Torpédo et Berlingot – Christian Satgé

 

Petite fable affable

 

Alors que le printemps sent venir sa déroute,

Berlingot l’escargot, limace lourd vêtue,

Par les chemins, bon an mal an, allait sa route.

Faute de saliver dans un champ de laitues,

Son train de sénateur, l’amène, courbatu,

À baver, ici, sur les bavards qui musardent,

Plus loin, sur les larves qui, devant lui, flemmardent.

C’est que ce bilieux est hargneux et teigneux,

Pressé de se traîner des matines à laudes,

Bousculant le badaud, pour le moins dédaigneux :

Ce gastéropode, chers à nos antipodes

Affirme aux fainéants, aux blêmes besogneux,

Qu’il doit passer vite car lui, oui, il travaille.

Pour une cagouille, c’est là, bonne trouvaille !

 

Or, un jour, il heurte Torpédo la tortue

Et sert sa scie à l’hôte de la carapace

Qui, de vaguer tout en flânant, se fait vertu.

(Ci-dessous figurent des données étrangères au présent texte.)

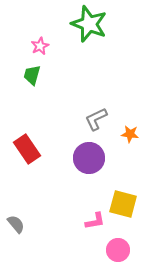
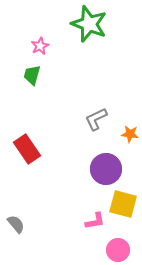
purple circle: moved 17 px right, 11 px down
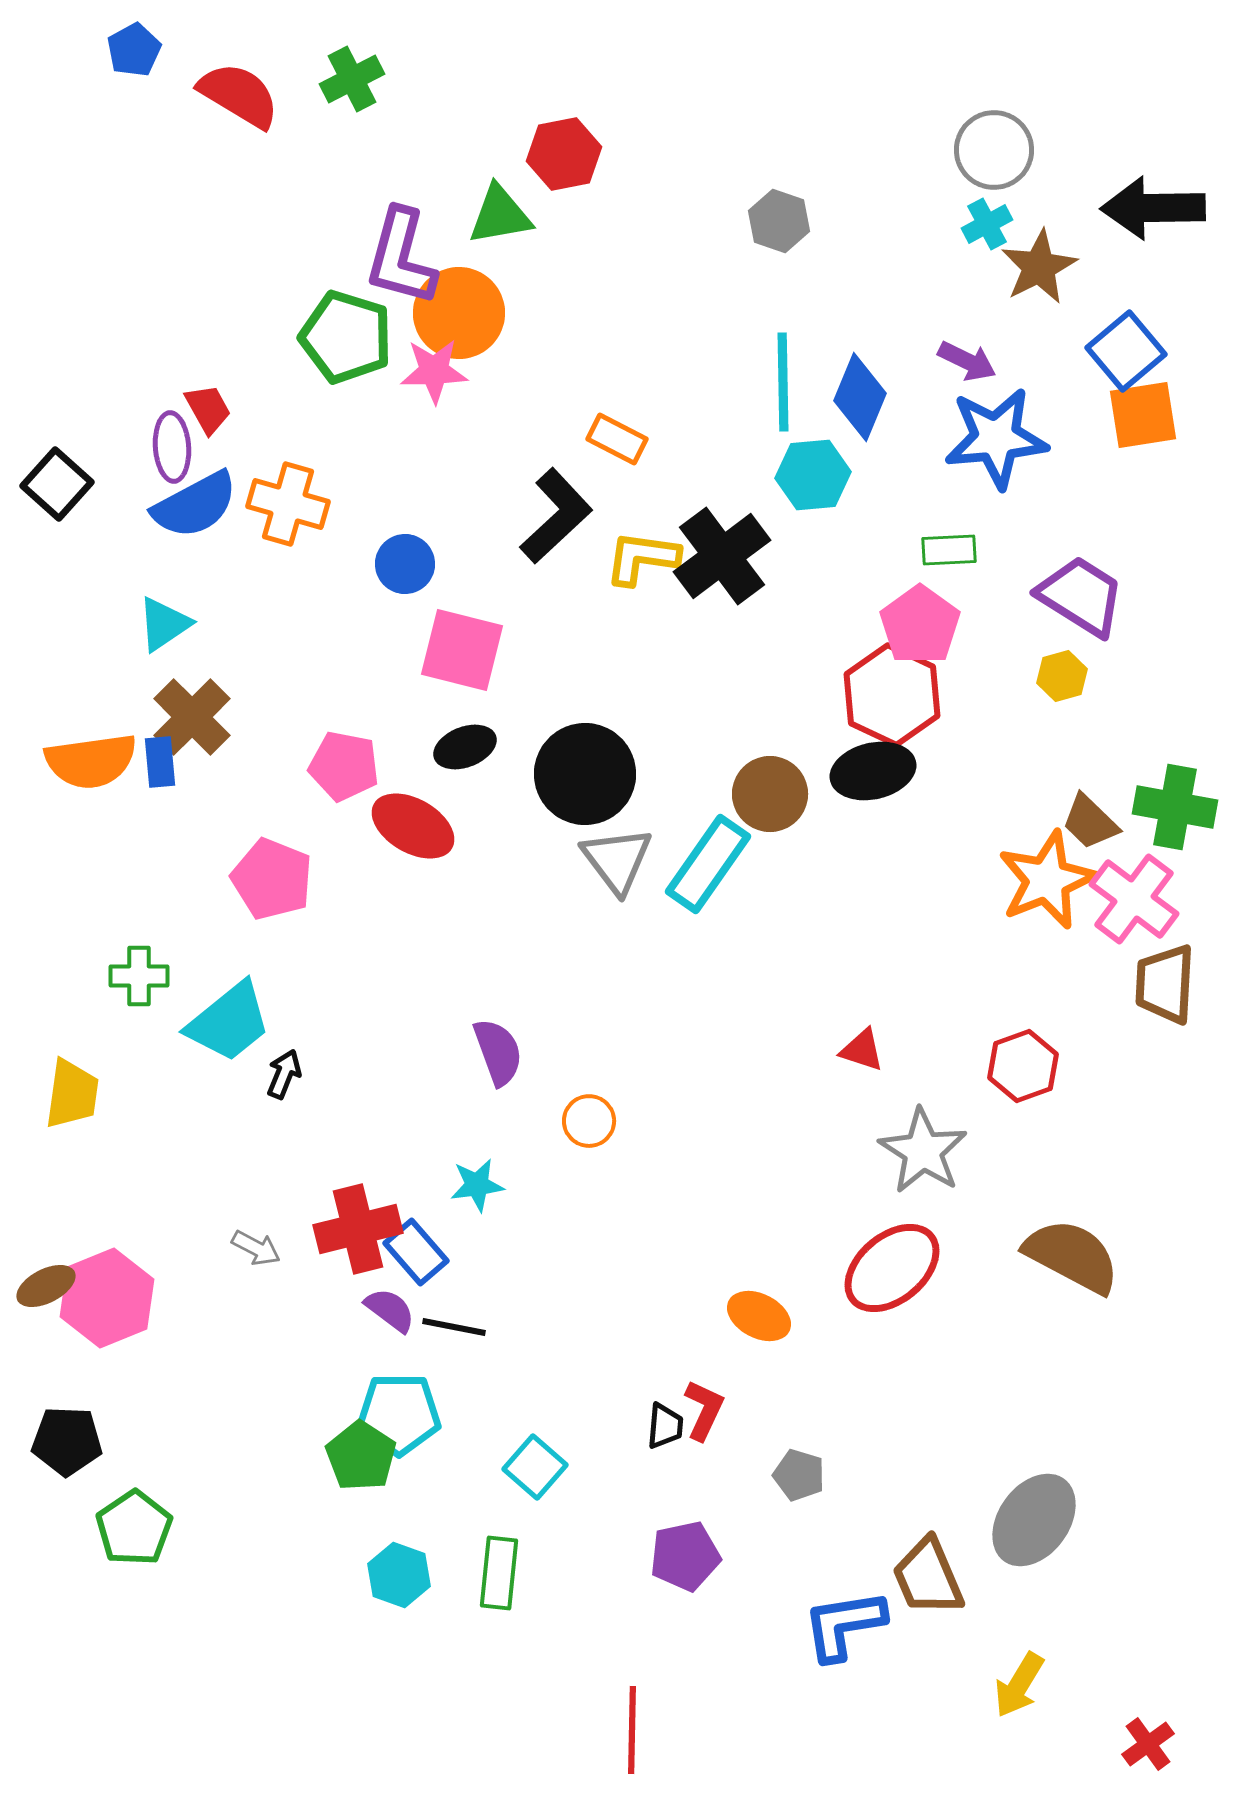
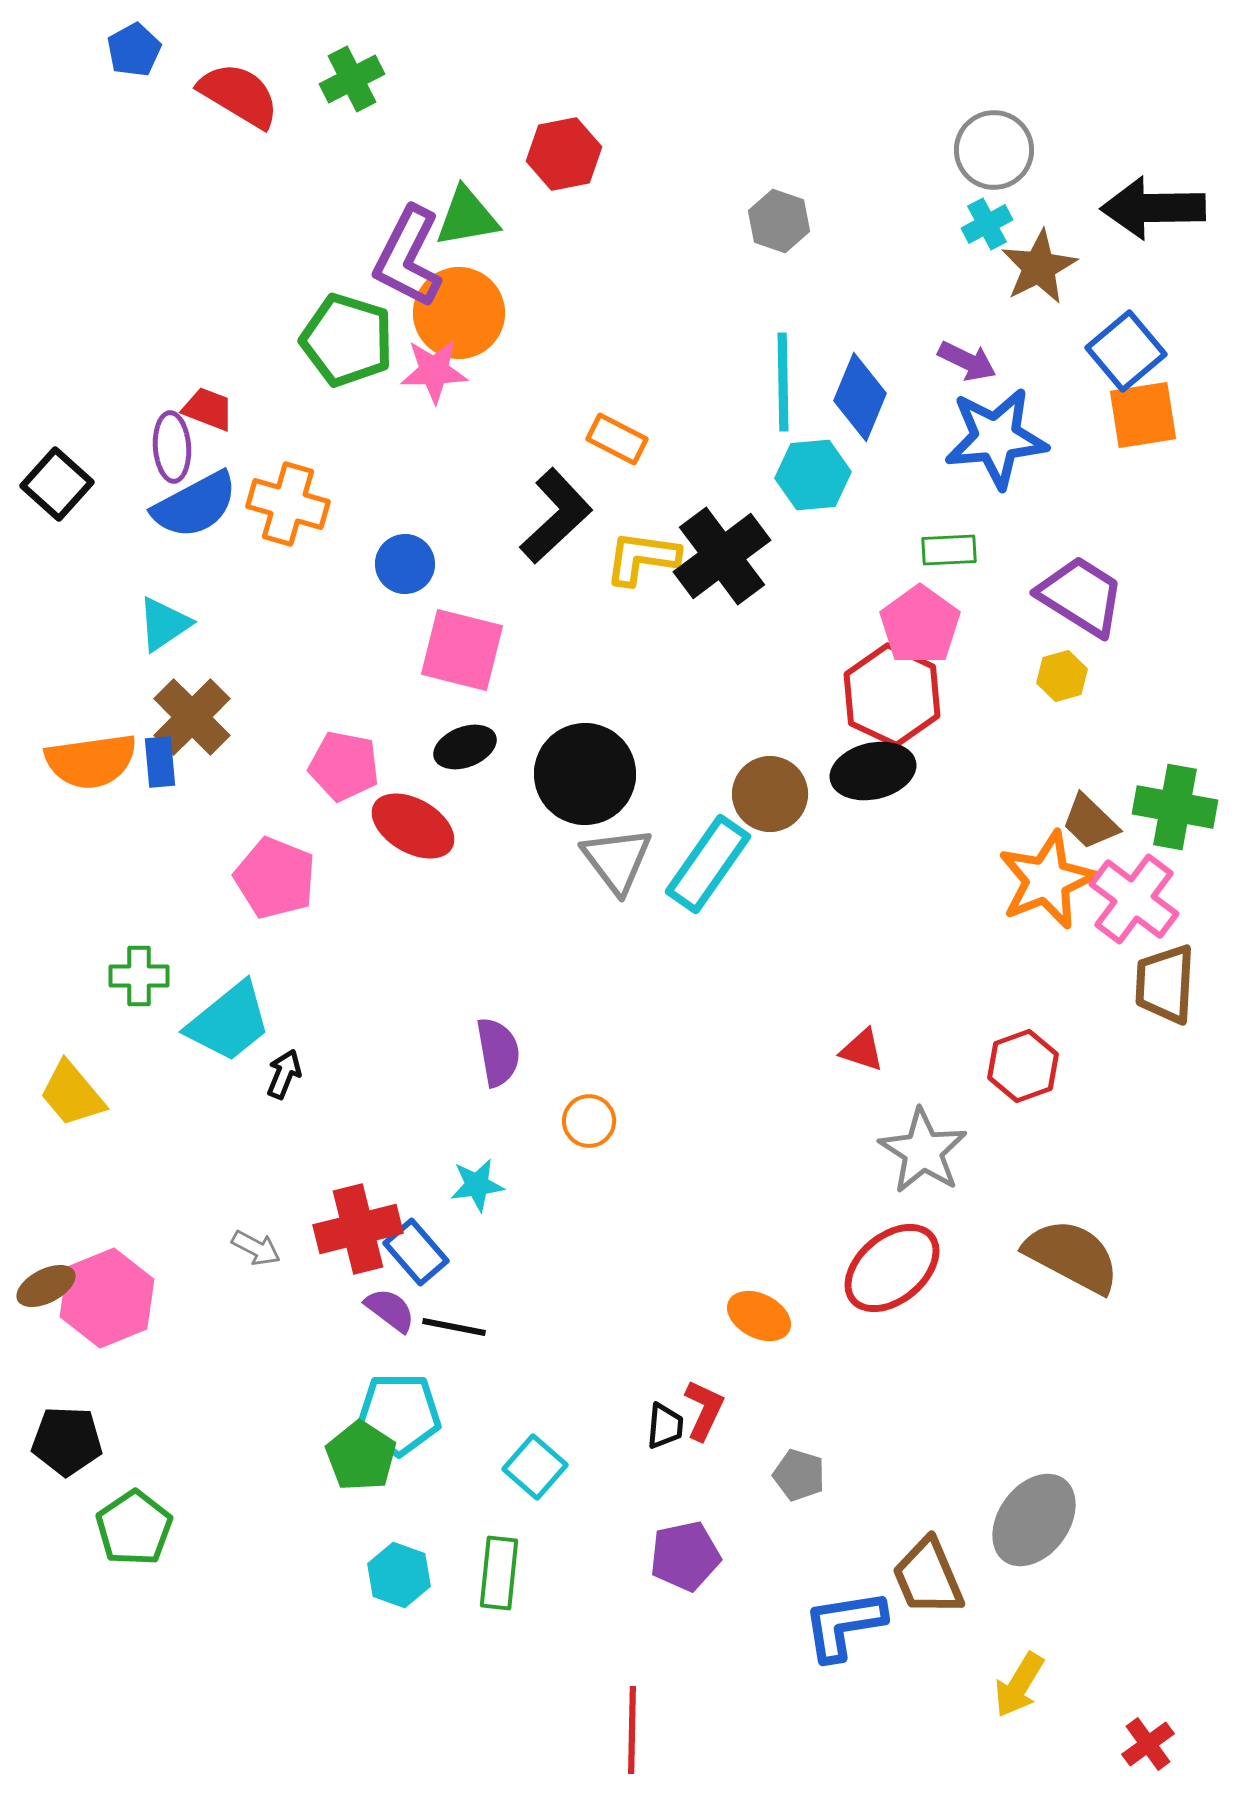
green triangle at (500, 215): moved 33 px left, 2 px down
purple L-shape at (401, 257): moved 7 px right; rotated 12 degrees clockwise
green pentagon at (346, 337): moved 1 px right, 3 px down
red trapezoid at (208, 409): rotated 40 degrees counterclockwise
pink pentagon at (272, 879): moved 3 px right, 1 px up
purple semicircle at (498, 1052): rotated 10 degrees clockwise
yellow trapezoid at (72, 1094): rotated 132 degrees clockwise
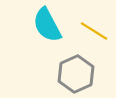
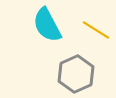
yellow line: moved 2 px right, 1 px up
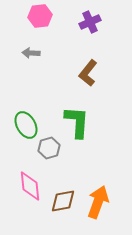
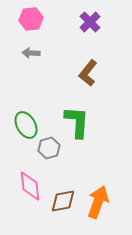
pink hexagon: moved 9 px left, 3 px down
purple cross: rotated 20 degrees counterclockwise
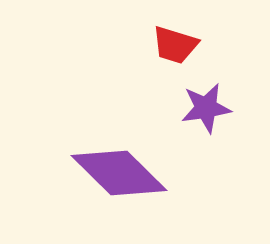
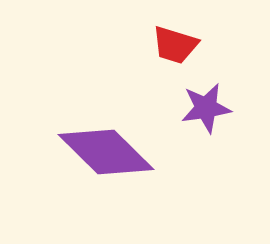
purple diamond: moved 13 px left, 21 px up
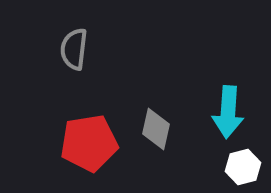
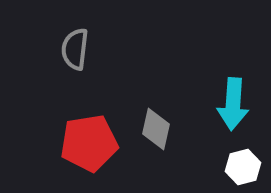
gray semicircle: moved 1 px right
cyan arrow: moved 5 px right, 8 px up
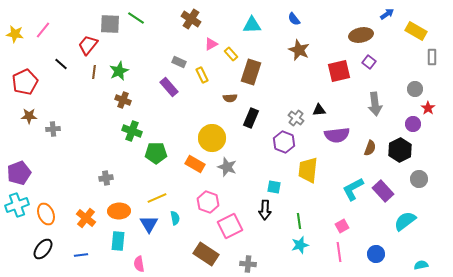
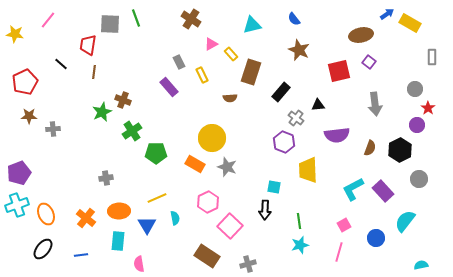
green line at (136, 18): rotated 36 degrees clockwise
cyan triangle at (252, 25): rotated 12 degrees counterclockwise
pink line at (43, 30): moved 5 px right, 10 px up
yellow rectangle at (416, 31): moved 6 px left, 8 px up
red trapezoid at (88, 45): rotated 30 degrees counterclockwise
gray rectangle at (179, 62): rotated 40 degrees clockwise
green star at (119, 71): moved 17 px left, 41 px down
black triangle at (319, 110): moved 1 px left, 5 px up
black rectangle at (251, 118): moved 30 px right, 26 px up; rotated 18 degrees clockwise
purple circle at (413, 124): moved 4 px right, 1 px down
green cross at (132, 131): rotated 36 degrees clockwise
yellow trapezoid at (308, 170): rotated 8 degrees counterclockwise
pink hexagon at (208, 202): rotated 15 degrees clockwise
cyan semicircle at (405, 221): rotated 15 degrees counterclockwise
blue triangle at (149, 224): moved 2 px left, 1 px down
pink square at (230, 226): rotated 20 degrees counterclockwise
pink square at (342, 226): moved 2 px right, 1 px up
pink line at (339, 252): rotated 24 degrees clockwise
brown rectangle at (206, 254): moved 1 px right, 2 px down
blue circle at (376, 254): moved 16 px up
gray cross at (248, 264): rotated 21 degrees counterclockwise
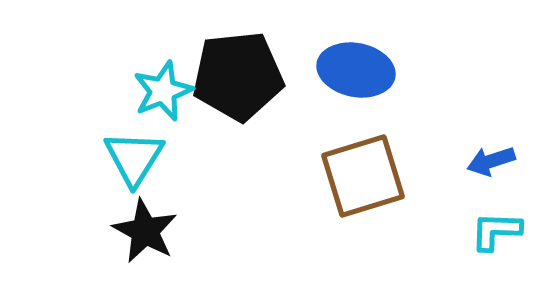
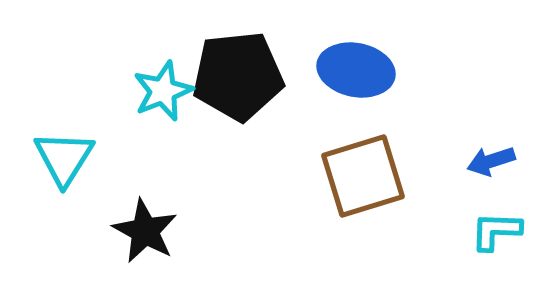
cyan triangle: moved 70 px left
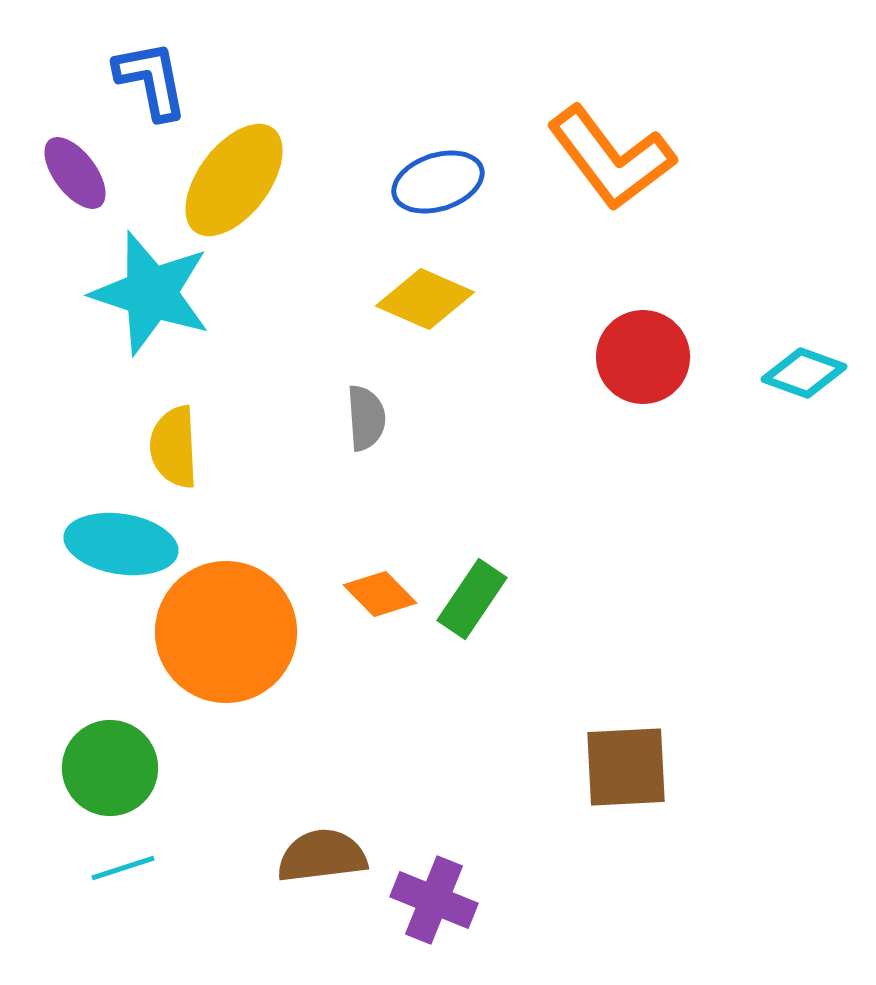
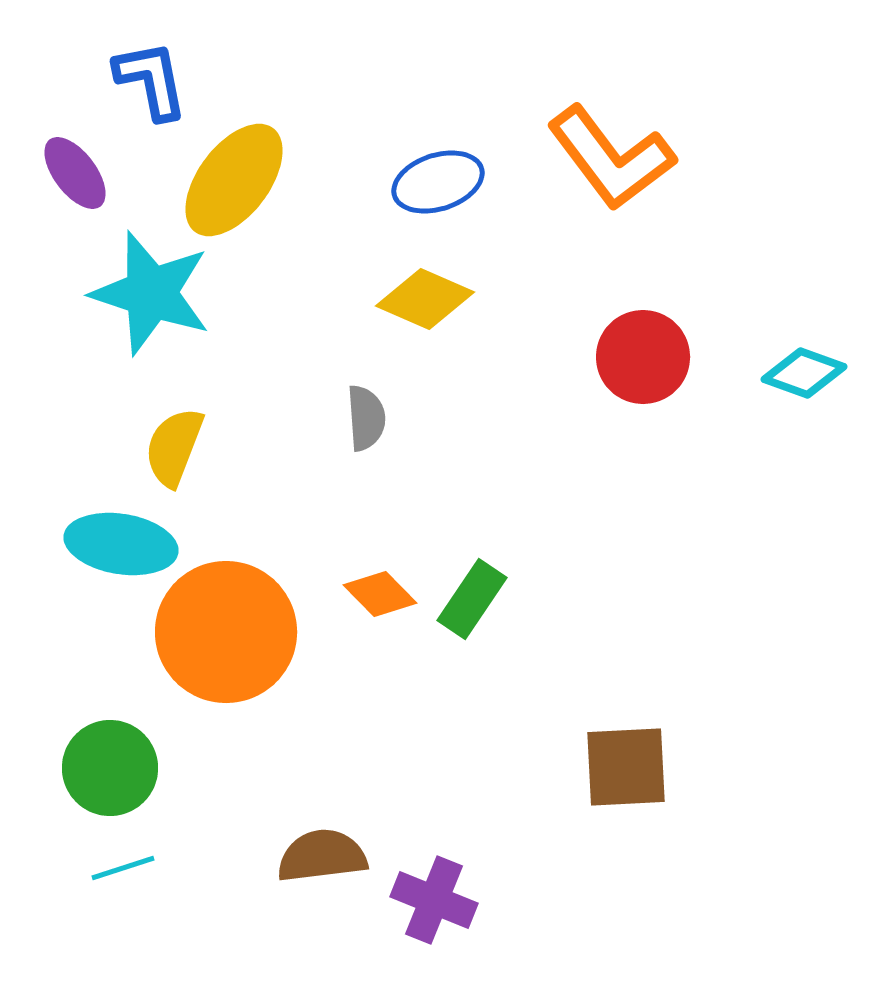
yellow semicircle: rotated 24 degrees clockwise
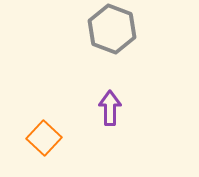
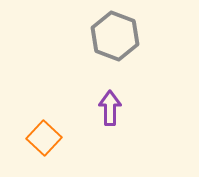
gray hexagon: moved 3 px right, 7 px down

« Et pourquoi faudrait-il que, devant moi, tu passes ?…

Tu auras beau filer à cornes rabattues,

 Tu n’iras guère plus loin que ces crucifères !…

Qu’as-tu de plus pressé que de ne rien faire ? » 

 

Pour le coup, l’escargot se répand sans tarder :

« Je suis pressé comme ne sauront jamais l’être

Les lents qui lanternent, les mous acagnardés,… :

Plus luisant que brillant, sur l’herbe, sous les hêtres,

Je trace mon chemin, prévois mes embardées.

Ayant fort l’estomac dans les talons, je pense

Aux récompenses qu’il faut offrir à ma panse !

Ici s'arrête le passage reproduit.